*** Opening of DATA FOR PROCESSING ***
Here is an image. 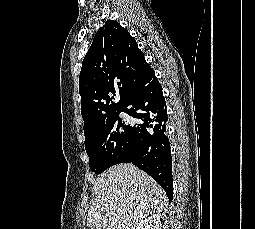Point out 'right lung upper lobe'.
<instances>
[{
	"instance_id": "obj_1",
	"label": "right lung upper lobe",
	"mask_w": 255,
	"mask_h": 229,
	"mask_svg": "<svg viewBox=\"0 0 255 229\" xmlns=\"http://www.w3.org/2000/svg\"><path fill=\"white\" fill-rule=\"evenodd\" d=\"M147 67L150 65L129 32L116 21H106L85 55L79 76L85 140L123 110L136 77ZM116 93L118 103L113 101Z\"/></svg>"
}]
</instances>
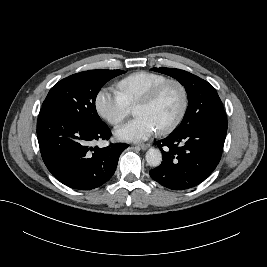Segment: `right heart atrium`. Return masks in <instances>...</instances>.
Here are the masks:
<instances>
[{"mask_svg": "<svg viewBox=\"0 0 267 267\" xmlns=\"http://www.w3.org/2000/svg\"><path fill=\"white\" fill-rule=\"evenodd\" d=\"M95 108L101 118L113 126L121 124L130 114V105L116 91L104 88L95 97Z\"/></svg>", "mask_w": 267, "mask_h": 267, "instance_id": "d8ad5b80", "label": "right heart atrium"}]
</instances>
*** Close of DATA FOR PROCESSING ***
DIRECTIONS: Only the lines from the line containing "masks in <instances>...</instances>." through the end of the material should be retyped, exactly and in full, with no pictures.

EXERCISE SOLUTION:
Segment: `right heart atrium`. Return masks in <instances>...</instances>.
Here are the masks:
<instances>
[{"mask_svg": "<svg viewBox=\"0 0 267 267\" xmlns=\"http://www.w3.org/2000/svg\"><path fill=\"white\" fill-rule=\"evenodd\" d=\"M95 108L101 118L113 126L121 124L130 114V105L116 91L104 88L95 97Z\"/></svg>", "mask_w": 267, "mask_h": 267, "instance_id": "d8ad5b80", "label": "right heart atrium"}]
</instances>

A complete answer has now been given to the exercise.